Los operadores políticos del mandatario comienzan a ser rebasados por las urgencias. Y la meta suprema de lograr en su gobierno un nuevo pacto nacional de la envergadura de los Acuerdos de Chapultepec, que ha planteado a todas las fuerzas políticas del país, fue la mayor ausencia de su emocionado discurso del perdón a 18 años de paz.

Hablando de perdón, he vuelto a releer la entrevista que hice al jesuita Jon Cortina, sobreviviente de la comunidad masacrada el 16 de noviembre de 1989, en el primer día de paz, aquel enero de 1992, bajo una ramada de palmeras en el pueblo de San José de las Flores, casi frontera con Honduras.

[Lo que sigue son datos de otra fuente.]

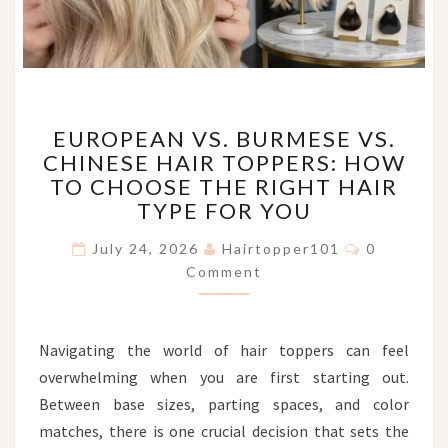
EUROPEAN
EUROPEAN VS. BURMESE VS.
VS.
CHINESE HAIR TOPPERS: HOW
BURMESE
TO CHOOSE THE RIGHT HAIR
VS.
CHINESE
TYPE FOR YOU
HAIR
Comments
TOPPERS:
July 24, 2026
Hairtopper101
0
HOW
Comment
TO
CHOOSE
THE
Navigating the world of hair toppers can feel
RIGHT
overwhelming when you are first starting out.
HAIR
TYPE
Between base sizes, parting spaces, and color
FOR
matches, there is one crucial decision that sets the
YOU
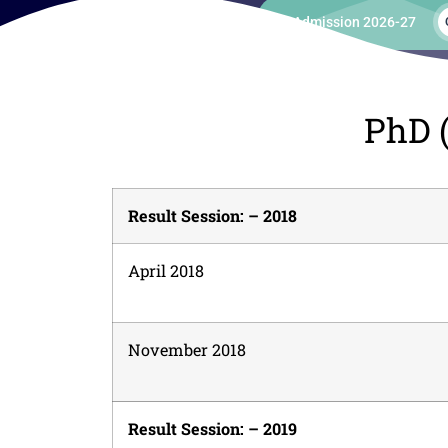
Admission 2026-27
PhD (
Result Session: – 2018
April 2018
November 2018
Result Session: – 2019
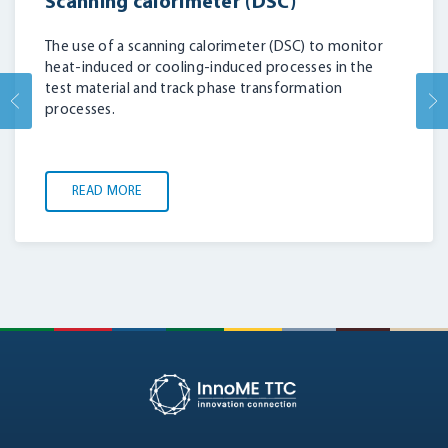
Scanning calorimeter (DSC)
The use of a scanning calorimeter (DSC) to monitor
heat-induced or cooling-induced processes in the
test material and track phase transformation
processes.
READ MORE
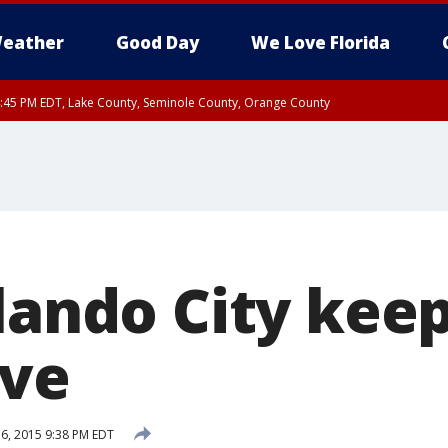
eather
Good Day
We Love Florida
:45 PM EDT, Lake County, Seminole County, Orange County
lando City keep
ive
6, 2015 9:38 PM EDT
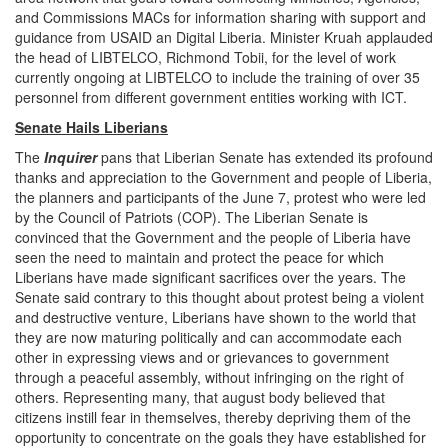
and Commissions MACs for information sharing with support and
guidance from USAID an Digital Liberia. Minister Kruah applauded
the head of LIBTELCO, Richmond Tobii, for the level of work
currently ongoing at LIBTELCO to include the training of over 35
personnel from different government entities working with ICT.
Senate Hails Liberians
The
Inquirer
pans that Liberian Senate has extended its profound
thanks and appreciation to the Government and people of Liberia,
the planners and participants of the June 7, protest who were led
by the Council of Patriots (COP). The Liberian Senate is
convinced that the Government and the people of Liberia have
seen the need to maintain and protect the peace for which
Liberians have made significant sacrifices over the years. The
Senate said contrary to this thought about protest being a violent
and destructive venture, Liberians have shown to the world that
they are now maturing politically and can accommodate each
other in expressing views and or grievances to government
through a peaceful assembly, without infringing on the right of
others. Representing many, that august body believed that
citizens instill fear in themselves, thereby depriving them of the
opportunity to concentrate on the goals they have established for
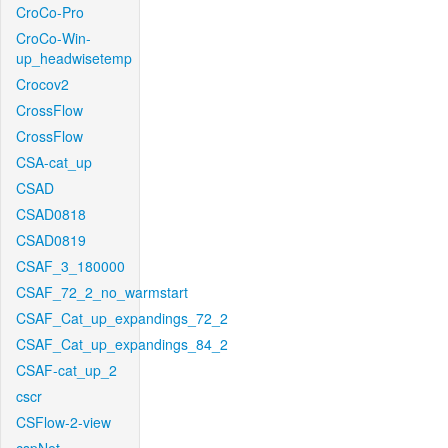
CroCo-Pro
CroCo-Win-
up_headwisetemp
Crocov2
CrossFlow
CrossFlow
CSA-cat_up
CSAD
CSAD0818
CSAD0819
CSAF_3_180000
CSAF_72_2_no_warmstart
CSAF_Cat_up_expandings_72_2
CSAF_Cat_up_expandings_84_2
CSAF-cat_up_2
cscr
CSFlow-2-view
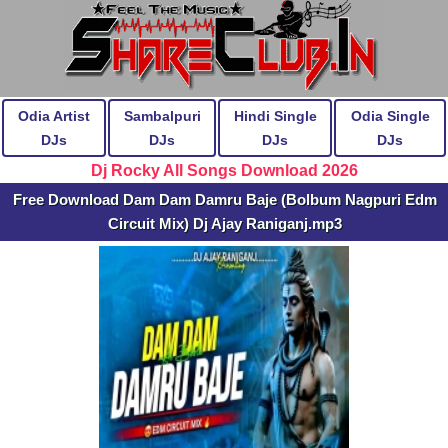
Odia Artist
Sambalpuri
Hindi Single
Odia Single
DJs
DJs
DJs
DJs
Dj Rocky All Songs Download 2026
Free Download Dam Dam Damru Baje (Bolbum Nagpuri Edm
Circuit Mix) Dj Ajay Raniganj.mp3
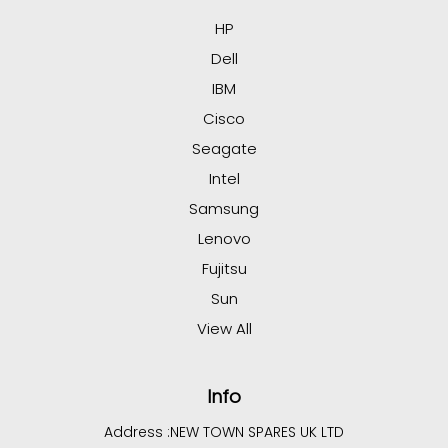
HP
Dell
IBM
Cisco
Seagate
Intel
Samsung
Lenovo
Fujitsu
Sun
View All
Info
Address :
NEW TOWN SPARES UK LTD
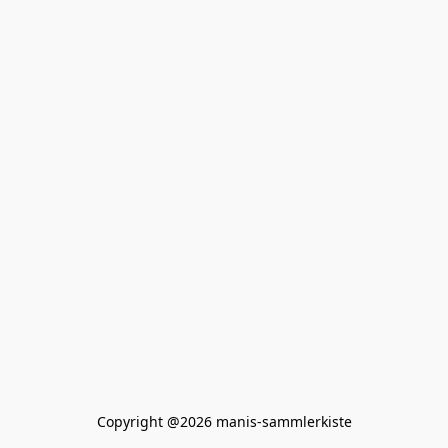
Copyright @2026 manis-sammlerkiste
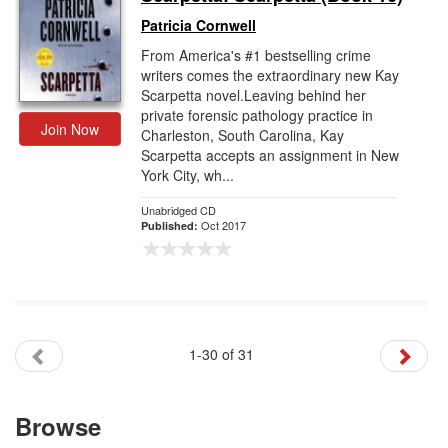
Patricia Cornwell
From America's #1 bestselling crime
writers comes the extraordinary new Kay
Scarpetta novel.Leaving behind her
private forensic pathology practice in
Join Now
Charleston, South Carolina, Kay
Scarpetta accepts an assignment in New
York City, wh...
Unabridged CD
Oct 2017
Published:
1-30 of 31
Browse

Cuando le pregunté sobre la ley de amnistía me dijo: “Primero sepamos la verdad y que luego entre la justicia. Sólo después de eso podemos hablar del perdón”. No me contuve y lancé si estaba dispuesto a perdonar a los asesinos de su comunidad de jesuitas. “Primero debemos saber qué y a quiénes perdonamos”, me respondió cruzando las piernas, en un instante que conservo en una foto de mi amigo Heriberto Rodríguez, entonces fotógrafo de la agencia Reuters. “Es cierto que debemos ir a la reconciliación; pero debo saber con quién y por qué me reconciliaré. Primero debe haber verdad y justicia antes que el perdón”.

Entonces le pedí que me explicara cómo podría ser la reconciliación. Me respondió como jesuita: “De la misma manera en que Dios nos exige reconocer y confesar nuestra culpa ante un tribunal de justicia, que es el de la confesión, para lograr el perdón”. ¿Y el castigo?, le insistí. “Claro – me dijo en clave cristiana- después viene una cosa adicional que es la penitencia. Si Dios nos pide esas cosas ¿por qué los humanos vamos a intentar ser más que Dios, ¿por qué vamos a declarar una amnistía con los ojos cerrados?”

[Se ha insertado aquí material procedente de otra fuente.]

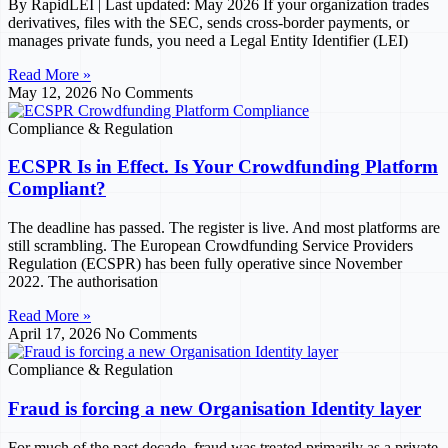
By RapidLEI | Last updated: May 2026 If your organization trades
derivatives, files with the SEC, sends cross-border payments, or
manages private funds, you need a Legal Entity Identifier (LEI)
Read More »
May 12, 2026
No Comments
Compliance & Regulation
ECSPR Is in Effect. Is Your Crowdfunding Platform
Compliant?
The deadline has passed. The register is live. And most platforms are
still scrambling. The European Crowdfunding Service Providers
Regulation (ECSPR) has been fully operative since November
2022. The authorisation
Read More »
April 17, 2026
No Comments
Compliance & Regulation
Fraud is forcing a new Organisation Identity layer
For much of the past decade, fraud was treated primarily as a private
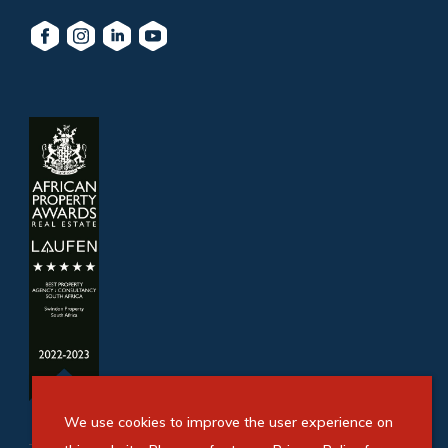
We use cookies to improve the user experience on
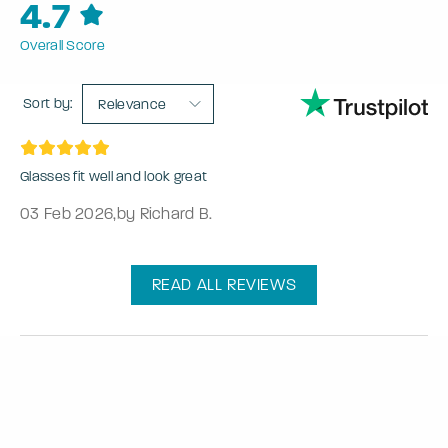
4.7
Overall Score
Sort by:
Relevance
Glasses fit well and look great
03 Feb 2026
,
by Richard B.
READ ALL REVIEWS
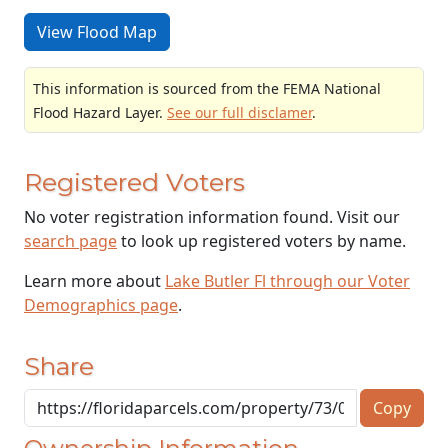
View Flood Map
This information is sourced from the FEMA National
Flood Hazard Layer.
See our full disclamer
.
Registered Voters
No voter registration information found. Visit our
search page
to look up registered voters by name.
Learn more about
Lake Butler Fl through our Voter
Demographics page
.
Share
Copy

Hablar de aquellas cosas en aquel lugar que fue escenario de feroces combates y de población sufriente, en aquel día, con alguien como Jon Cortina no podía ser de otra forma. Tenía que preguntarle: ¿Cuáles son los crímenes que merecen un juicio ejemplar? “Todos los crímenes de lesa humanidad, como las masacres de El Mozote, El Sumpul, Junquillo, Gualcinga, son crímenes que yo no perdonaría. No hay derecho a tirar a los niños al aire y jugar al tiro al blanco con ellos, no hay derecho a meter niños en una casa y prenderles fuego como en El Mozote, tampoco deben amnistiarse crímenes como los de Monseñor Romero y los jesuitas”.

Hice la entrevista junto con mi colega y amiga mexicana del diario mexicano La Jornada, Blanche Petrich. Luego vimos pasar por un sendero de tierra a James Lemoyne, corresponsal del New York Times en El Salvador durante una década. Preparaba para la revista New Yorker su enorme documento “Out of the jungle” sobre el fin de la guerra. Cuando vio a nuestro personaje nos dijo con ironía: “A partir de ahora estamos en el culo del mundo, cualquiera que escriba sobre lo que estamos viendo será calificado como un loco izquierdista”. James acababa de regresar de cubrir la primera guerra del golfo pérsico. “Después de los dos primeros meses cubriendo la guerra de Iraq ya estaba harto -nos dijo-, en cambio esta gente es increíble”, dijo señalando a Cortina.

Debo contenerme y terminar. Las expectativas fuera de control pueden demoler los modestos logros de una democracia que apenas llega a su primera edad adulta. Sus errores deben ser señalados sin drama y sin reparo; pero demoler a una figura capaz de convocar a la reunificación nacional desde el Ejecutivo es una apuesta mezquina.

Ignoro si cuando dijo el discurso del perdón Mauricio recordaba sus breves pasos furtivos junto a una pléyade de jóvenes universitarios revolucionarios en los años de la edad pueril, la edad del fin de la inocencia, aquellos que se llevaron la vida de una generación a la que perteneció su hermano Roberto, mi amigo y compañero de clandestinidades. Ahora, la adulta democracia de 18 años tampoco tendrá compasión por sus errores.